US National Security Adviser H.R. McMaster told reporters during the daily press briefing that Trump will meet again with Palestinian Authority President Mahmoud Abbas, where the president will “express his desire for dignity and self-determination for the Palestinians.”
McMaster also said that Trump’s meetings with Israeli leaders would look to cement stronger ties between the two allies.
“With President (Reuven) Rivlin and Prime Minister (Benjamin) Netanyahu, he will reaffirm America’s unshakable bond to the Jewish state,” he said.
Throughout the trip, Trump will “demonstrate his hopes for a just and lasting peace,” he added.
Trump’s visit to Israel, which was officially announced last week, will take place from May 22 to 23 — just before Jerusalem Day — after he stops in Saudi Arabia and before he goes on to the Vatican. He will also travel to Brussels and Sicily for NATO and G7 summits on the final leg of his first foreign trip.

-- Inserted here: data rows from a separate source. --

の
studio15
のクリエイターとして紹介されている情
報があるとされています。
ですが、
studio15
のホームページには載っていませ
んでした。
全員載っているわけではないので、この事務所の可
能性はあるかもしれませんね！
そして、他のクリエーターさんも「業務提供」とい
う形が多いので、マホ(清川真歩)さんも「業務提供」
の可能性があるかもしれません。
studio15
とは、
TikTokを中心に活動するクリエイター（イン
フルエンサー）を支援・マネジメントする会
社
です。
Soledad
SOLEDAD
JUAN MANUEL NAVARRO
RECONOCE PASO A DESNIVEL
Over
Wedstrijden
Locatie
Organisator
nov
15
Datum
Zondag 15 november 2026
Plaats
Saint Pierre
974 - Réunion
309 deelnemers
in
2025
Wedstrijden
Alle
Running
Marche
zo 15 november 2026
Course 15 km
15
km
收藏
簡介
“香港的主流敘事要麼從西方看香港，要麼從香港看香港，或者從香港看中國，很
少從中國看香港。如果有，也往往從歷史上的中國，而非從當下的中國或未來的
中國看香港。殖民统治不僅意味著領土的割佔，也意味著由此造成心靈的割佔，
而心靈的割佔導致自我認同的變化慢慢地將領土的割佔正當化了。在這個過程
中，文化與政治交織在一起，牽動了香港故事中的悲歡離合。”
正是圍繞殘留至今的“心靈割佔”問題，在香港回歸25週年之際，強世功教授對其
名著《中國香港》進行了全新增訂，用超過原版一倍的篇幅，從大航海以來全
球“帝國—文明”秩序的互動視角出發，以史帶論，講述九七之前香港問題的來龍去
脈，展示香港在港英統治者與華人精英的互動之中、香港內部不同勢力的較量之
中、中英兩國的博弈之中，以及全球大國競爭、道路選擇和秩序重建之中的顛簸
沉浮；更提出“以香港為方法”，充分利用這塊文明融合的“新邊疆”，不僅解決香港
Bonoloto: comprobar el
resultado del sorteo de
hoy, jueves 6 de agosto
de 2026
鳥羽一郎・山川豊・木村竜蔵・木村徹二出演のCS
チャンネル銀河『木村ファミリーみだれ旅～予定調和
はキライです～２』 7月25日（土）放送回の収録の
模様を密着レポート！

There has been speculation since Trump’s travel plans were announced that he would seek to facilitate a trilateral meeting with Netanyahu and Abbas.

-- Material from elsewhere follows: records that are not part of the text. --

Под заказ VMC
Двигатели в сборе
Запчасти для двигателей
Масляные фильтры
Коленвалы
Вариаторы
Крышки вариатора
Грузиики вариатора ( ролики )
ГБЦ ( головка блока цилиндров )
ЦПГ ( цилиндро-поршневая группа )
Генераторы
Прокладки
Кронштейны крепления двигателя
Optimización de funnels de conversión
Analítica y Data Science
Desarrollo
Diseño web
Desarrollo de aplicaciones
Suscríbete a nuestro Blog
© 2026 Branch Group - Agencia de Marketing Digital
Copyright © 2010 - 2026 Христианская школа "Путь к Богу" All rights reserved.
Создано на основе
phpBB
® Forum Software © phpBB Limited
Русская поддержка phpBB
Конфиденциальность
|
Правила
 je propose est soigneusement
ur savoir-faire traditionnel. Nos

When McMaster was asked if such a plan was in the works, he demurred. “It will be up to the president and those leaders,” he said.

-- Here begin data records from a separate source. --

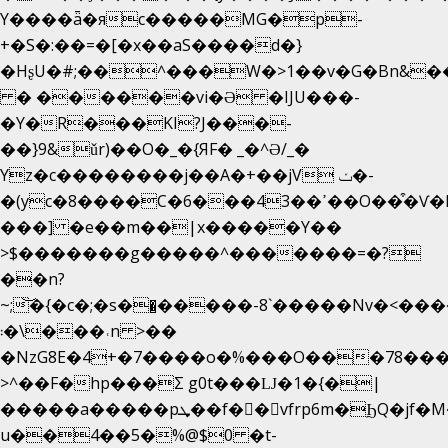
Y����ǟ�яc�����MG�p-
+�S�:��=�[�x��aS����d�}
�HʂU�#;��^���W�>1��v�G�Bn&
� ������vi�Ə �IJU���-
�Y�R���KI?J���-
��}9&ǔr)��O�_�{ЯF� _�^Ə/_�
Yz�c��������j��A�+��jV ݖ�-
�(yc�8����C�6���43��ߴ��O��͒�Ѵ�k��OEX�2�,�)�t��@���aw����;�׷o�_��2�sy��.�=W�n��߃�{4��ߑ��i�8V6v4W�9��s���g�
���] �e��m��|x�����Y��
>$�������g�����^�������=�?
��n?
~;͝�{�c�;�s��̺�����-8`�����Nvߤ����>�
��\�܃�˓n >��
�NzG8E�4+�7����o�%���O���78��
>^��F�hp���Σ g0t���Ǉ�1�{�|
�����a�����pܜ��f��vfrp6m�ϦQ�jf�M����J:�x��-?
u��4��5�%@$0 �t-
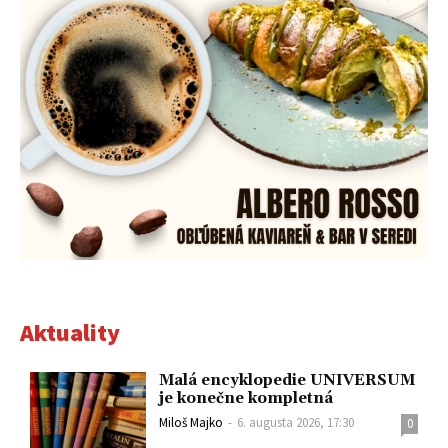
Aktuality
Malá encyklopedie UNIVERSUM
je konečne kompletná
Miloš Majko
-
6. augusta 2026, 17:30
0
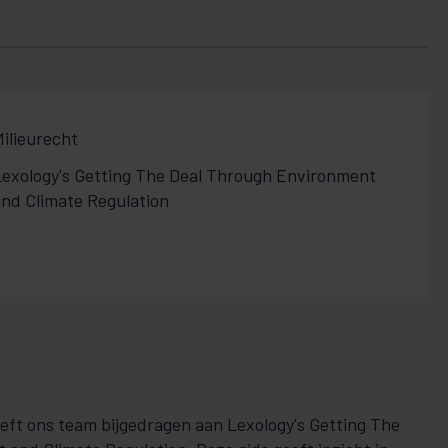
ilieurecht
Lexology's Getting The Deal Through Environment
and Climate Regulation
eeft ons team bijgedragen aan Lexology's Getting The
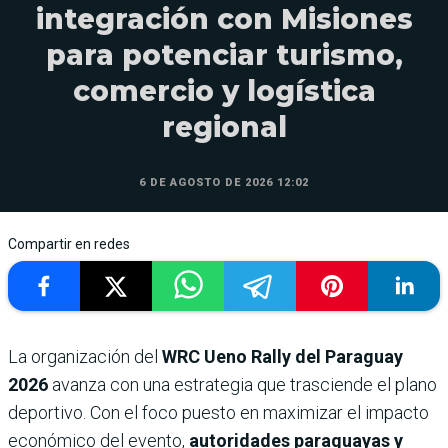
integración con Misiones
para potenciar turismo,
comercio y logística
regional
6 DE AGOSTO DE 2026 12:02
Compartir en redes
La organización del
WRC Ueno Rally del Paraguay
2026
avanza con una estrategia que trasciende el plano
deportivo. Con el foco puesto en maximizar el impacto
económico del evento,
autoridades paraguayas y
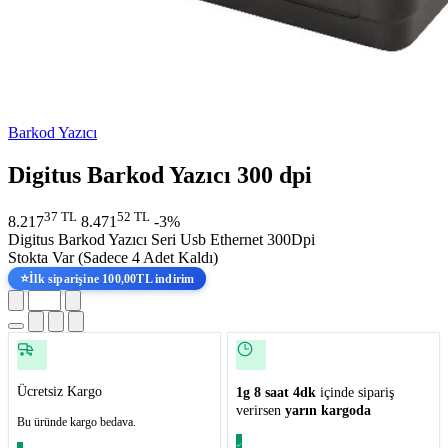
Barkod Yazıcı
Digitus Barkod Yazıcı 300 dpi
37 TL
52 TL
8.217
8.471
-3%
Digitus Barkod Yazıcı Seri Usb Ethernet 300Dpi
Stokta Var
(Sadece 4 Adet Kaldı)
⭐
İlk siparişine 100,00TL indirim
Ücretsiz Kargo
1g 8 saat 4dk
içinde sipariş
verirsen
yarın kargoda
Bu üründe kargo bedava.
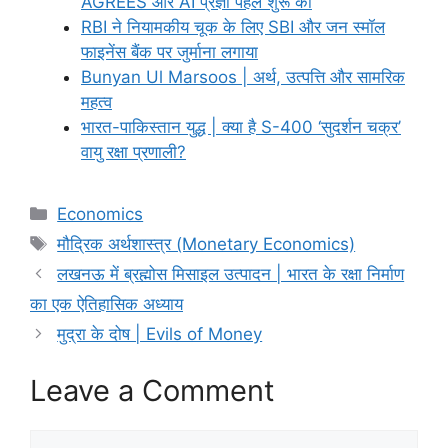
AGREES और AI प्रज्ञा पहल शुरू की
RBI ने नियामकीय चूक के लिए SBI और जन स्मॉल
फाइनेंस बैंक पर जुर्माना लगाया
Bunyan Ul Marsoos | अर्थ, उत्पत्ति और सामरिक
महत्व
भारत-पाकिस्तान युद्ध | क्या है S-400 ‘सुदर्शन चक्र’
वायु रक्षा प्रणाली?
Categories
Economics
Tags
मौद्रिक अर्थशास्त्र (Monetary Economics)
लखनऊ में ब्रह्मोस मिसाइल उत्पादन | भारत के रक्षा निर्माण
का एक ऐतिहासिक अध्याय
मुद्रा के दोष | Evils of Money
Leave a Comment
Comment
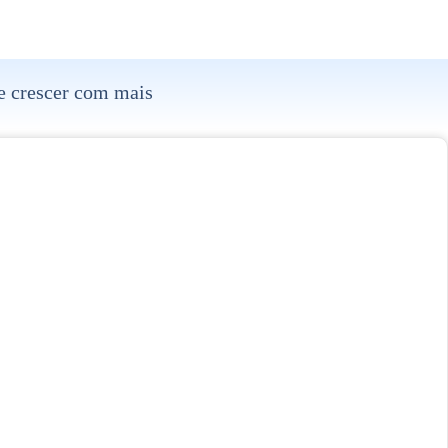
 e crescer com mais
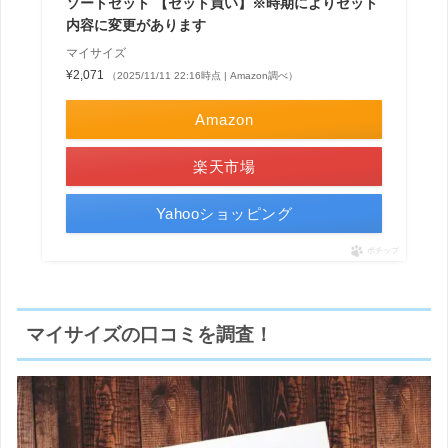
ソートセット 【セット買い】※時期によりセット
内容に変更があります
マイサイズ
¥2,071
（2025/11/11 22:16時点 | Amazon調べ）
Amazon
楽天市場
Yahooショッピング
ポチップ
マイサイズの口コミを調査！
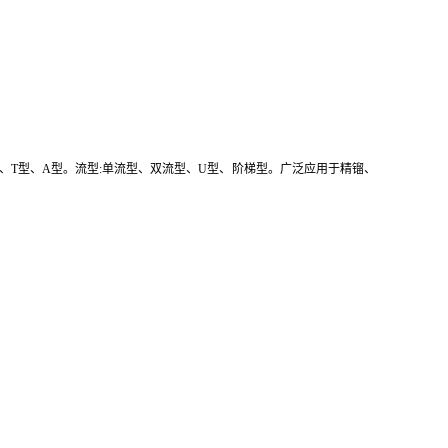
、V型、T型、A型。流型:单流型、双流型、U型、阶梯型。广泛应用于精镏、
。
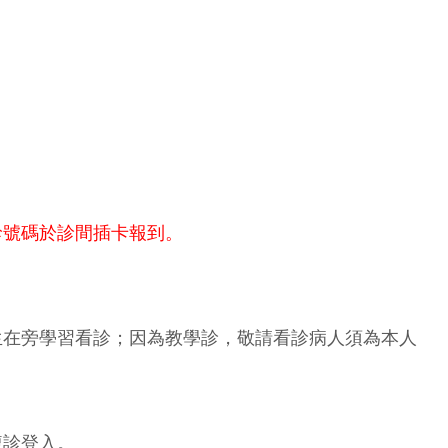
診號碼於診間插卡報到。
生在旁學習看診；因為教學診，敬請看診病人須為本人
複診登入。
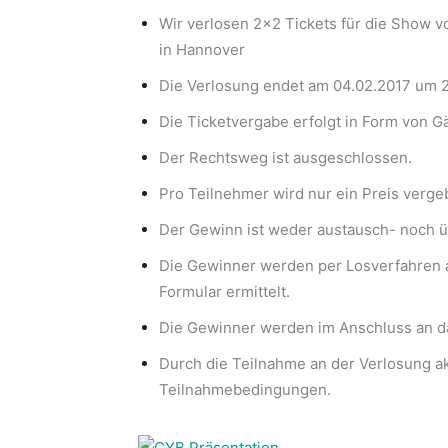
Wir verlosen 2×2 Tickets für die Show v
in Hannover
Die Verlosung endet am 04.02.2017 um 2
Die Ticketvergabe erfolgt in Form von Gä
Der Rechtsweg ist ausgeschlossen.
Pro Teilnehmer wird nur ein Preis verg
Der Gewinn ist weder austausch- noch ü
Die Gewinner werden per Losverfahren 
Formular ermittelt.
Die Gewinner werden im Anschluss an da
Durch die Teilnahme an der Verlosung a
Teilnahmebedingungen.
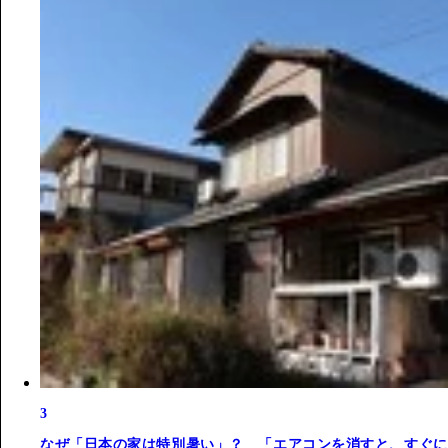
3
なぜ「日本の家は特別暑い」？ 「エアコンを消すと、すぐに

Trump has already hosted both Netanyahu and Abbas at the White House, expressing optimism in his ability to succeed in brokering a peace deal where his three immediate predecessors have failed.
“It’s something that I think is, frankly, maybe not as difficult as people have thought over the years,” Trump told Abbas during their joint press conference. “We need two willing parties. We believe Israel is willing. We believe you’re willing. And if you are willing, we are going to make a deal.”
Abbas reportedly showed Trump maps drawn up as part of a former Israeli prime minister’s 2008 peace proposal, which Abbas chose not to accept at the time, during his visit to the White House last week.
He also reportedly told Trump that his negotiations with former Israeli prime minister Ehud Olmert, which fell apart without an agreement, should form the basis of any future peace talks.
The PA leader ultimately balked at Olmert’s 2008 offer, and later cited the then-prime minister’s legal troubles at the time as his primary reason. Olmert had announced that he planned to resign in order to fight corruption allegations, and Abbas doubted the Israeli had the political clout to see the deal through. Olmert is currently serving a 26-month jail sentence on various corruption charges.
After last week’s summit between Trump and Abbas, Likud Minister Ze’ev Elkin said that although it was likely peace talks would resume, it was unlikely a deal would be reached soon.
Elkin noted Abbas’s intransigence in 2009 and 2010, during which Israel, under PM Netanyahu, instituted a ten-month settlement freeze that the PA president had demanded.
At that time, talks also broke down with the Palestinians arguing that the construction halt was merely partial as it did not include a suspension on building in East Jerusalem.
The Hamas terror group, which rules the Gaza Strip, was quick to reject any proposed negotiations between Israelis and Palestinians, stating that Abbas had no mandate.